Collected data:

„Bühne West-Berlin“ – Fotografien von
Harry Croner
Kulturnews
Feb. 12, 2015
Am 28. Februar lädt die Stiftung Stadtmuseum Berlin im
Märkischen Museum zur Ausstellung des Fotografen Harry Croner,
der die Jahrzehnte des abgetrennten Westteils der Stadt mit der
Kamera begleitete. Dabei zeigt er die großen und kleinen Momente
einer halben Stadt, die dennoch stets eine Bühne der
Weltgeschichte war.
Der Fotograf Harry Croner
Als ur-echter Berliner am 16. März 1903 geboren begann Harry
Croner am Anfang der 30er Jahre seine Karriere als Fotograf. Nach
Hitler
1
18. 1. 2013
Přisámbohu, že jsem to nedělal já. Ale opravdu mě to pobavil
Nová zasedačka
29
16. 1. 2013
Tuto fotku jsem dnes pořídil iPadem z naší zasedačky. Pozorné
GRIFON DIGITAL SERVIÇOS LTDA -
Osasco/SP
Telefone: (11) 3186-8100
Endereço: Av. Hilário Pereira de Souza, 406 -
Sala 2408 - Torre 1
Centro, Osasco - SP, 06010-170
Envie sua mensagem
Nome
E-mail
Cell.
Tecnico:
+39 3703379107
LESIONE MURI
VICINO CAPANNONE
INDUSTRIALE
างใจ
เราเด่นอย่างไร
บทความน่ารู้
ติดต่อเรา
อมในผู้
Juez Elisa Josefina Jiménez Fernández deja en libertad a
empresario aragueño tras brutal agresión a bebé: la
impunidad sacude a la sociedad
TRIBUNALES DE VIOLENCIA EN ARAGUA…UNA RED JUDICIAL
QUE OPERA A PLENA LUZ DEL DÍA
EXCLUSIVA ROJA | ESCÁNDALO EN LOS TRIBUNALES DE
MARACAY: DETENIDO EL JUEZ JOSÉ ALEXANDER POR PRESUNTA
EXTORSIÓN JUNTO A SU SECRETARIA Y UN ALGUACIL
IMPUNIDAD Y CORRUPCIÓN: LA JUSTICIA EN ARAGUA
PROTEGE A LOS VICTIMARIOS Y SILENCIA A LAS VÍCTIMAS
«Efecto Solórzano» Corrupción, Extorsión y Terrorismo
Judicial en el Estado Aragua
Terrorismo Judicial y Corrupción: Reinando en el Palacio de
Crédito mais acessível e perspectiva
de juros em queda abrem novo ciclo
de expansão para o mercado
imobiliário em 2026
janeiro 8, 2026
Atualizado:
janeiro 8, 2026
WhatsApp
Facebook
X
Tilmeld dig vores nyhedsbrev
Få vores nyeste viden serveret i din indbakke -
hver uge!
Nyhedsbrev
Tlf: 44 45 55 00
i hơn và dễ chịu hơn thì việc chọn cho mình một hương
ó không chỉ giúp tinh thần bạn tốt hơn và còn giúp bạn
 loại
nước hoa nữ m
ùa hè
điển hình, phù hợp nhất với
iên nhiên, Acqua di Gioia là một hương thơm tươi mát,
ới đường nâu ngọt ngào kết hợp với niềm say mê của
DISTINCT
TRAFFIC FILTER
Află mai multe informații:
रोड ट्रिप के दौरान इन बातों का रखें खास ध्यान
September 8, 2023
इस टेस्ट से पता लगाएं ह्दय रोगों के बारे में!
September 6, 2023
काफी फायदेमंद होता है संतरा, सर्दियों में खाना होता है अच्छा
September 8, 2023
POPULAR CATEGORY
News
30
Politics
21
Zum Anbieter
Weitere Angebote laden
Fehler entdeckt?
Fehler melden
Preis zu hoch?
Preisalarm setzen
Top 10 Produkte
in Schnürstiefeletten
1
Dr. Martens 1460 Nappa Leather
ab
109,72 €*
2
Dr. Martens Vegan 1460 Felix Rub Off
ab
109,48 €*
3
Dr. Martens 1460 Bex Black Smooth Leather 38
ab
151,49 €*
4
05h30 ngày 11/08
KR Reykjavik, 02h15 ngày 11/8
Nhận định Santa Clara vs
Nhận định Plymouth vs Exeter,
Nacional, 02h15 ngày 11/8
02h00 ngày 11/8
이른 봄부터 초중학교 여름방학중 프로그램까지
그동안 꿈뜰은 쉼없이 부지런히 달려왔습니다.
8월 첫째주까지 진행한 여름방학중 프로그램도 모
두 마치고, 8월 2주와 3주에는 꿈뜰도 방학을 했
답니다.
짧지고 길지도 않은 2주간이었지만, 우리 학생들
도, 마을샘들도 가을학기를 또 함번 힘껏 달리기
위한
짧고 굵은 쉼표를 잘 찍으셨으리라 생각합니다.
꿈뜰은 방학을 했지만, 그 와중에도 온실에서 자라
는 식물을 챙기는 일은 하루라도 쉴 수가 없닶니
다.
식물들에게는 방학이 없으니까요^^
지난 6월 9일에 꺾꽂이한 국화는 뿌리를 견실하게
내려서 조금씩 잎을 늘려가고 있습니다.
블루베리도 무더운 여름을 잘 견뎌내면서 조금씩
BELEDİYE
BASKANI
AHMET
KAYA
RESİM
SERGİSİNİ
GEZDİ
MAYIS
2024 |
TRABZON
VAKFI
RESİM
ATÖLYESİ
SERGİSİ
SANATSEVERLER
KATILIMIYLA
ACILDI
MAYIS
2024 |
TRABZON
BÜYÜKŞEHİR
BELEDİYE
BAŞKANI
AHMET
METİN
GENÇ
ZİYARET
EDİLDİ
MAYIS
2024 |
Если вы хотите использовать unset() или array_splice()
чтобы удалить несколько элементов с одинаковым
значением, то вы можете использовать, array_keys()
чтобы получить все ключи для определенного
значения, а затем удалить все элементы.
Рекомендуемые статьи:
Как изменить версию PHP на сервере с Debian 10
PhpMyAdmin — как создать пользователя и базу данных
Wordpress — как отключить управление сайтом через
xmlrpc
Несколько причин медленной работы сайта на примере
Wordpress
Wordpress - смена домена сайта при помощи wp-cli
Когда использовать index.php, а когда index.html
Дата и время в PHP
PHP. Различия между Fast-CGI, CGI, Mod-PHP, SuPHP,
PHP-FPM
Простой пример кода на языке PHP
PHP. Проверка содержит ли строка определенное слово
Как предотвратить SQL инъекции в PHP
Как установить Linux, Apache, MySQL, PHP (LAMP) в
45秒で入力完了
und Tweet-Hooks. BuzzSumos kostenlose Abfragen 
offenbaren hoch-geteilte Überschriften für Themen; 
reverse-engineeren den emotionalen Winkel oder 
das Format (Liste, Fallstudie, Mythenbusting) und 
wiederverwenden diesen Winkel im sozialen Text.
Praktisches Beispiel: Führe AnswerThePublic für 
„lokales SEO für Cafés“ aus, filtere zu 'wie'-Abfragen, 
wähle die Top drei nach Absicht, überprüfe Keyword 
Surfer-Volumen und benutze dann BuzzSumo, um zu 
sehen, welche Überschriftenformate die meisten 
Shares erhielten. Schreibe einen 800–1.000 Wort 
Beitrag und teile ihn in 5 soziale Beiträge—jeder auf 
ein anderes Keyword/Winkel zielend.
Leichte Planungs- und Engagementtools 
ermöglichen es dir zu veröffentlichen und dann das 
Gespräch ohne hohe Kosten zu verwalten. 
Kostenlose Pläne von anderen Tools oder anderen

▶ **Required action**
Up to and including the line with "18. 1. 2013", restate the records above word for word from the very first line.

▶ **The completed task**
„Bühne West-Berlin“ – Fotografien von
Harry Croner
Kulturnews
Feb. 12, 2015
Am 28. Februar lädt die Stiftung Stadtmuseum Berlin im
Märkischen Museum zur Ausstellung des Fotografen Harry Croner,
der die Jahrzehnte des abgetrennten Westteils der Stadt mit der
Kamera begleitete. Dabei zeigt er die großen und kleinen Momente
einer halben Stadt, die dennoch stets eine Bühne der
Weltgeschichte war.
Der Fotograf Harry Croner
Als ur-echter Berliner am 16. März 1903 geboren begann Harry
Croner am Anfang der 30er Jahre seine Karriere als Fotograf. Nach
Hitler
1
18. 1. 2013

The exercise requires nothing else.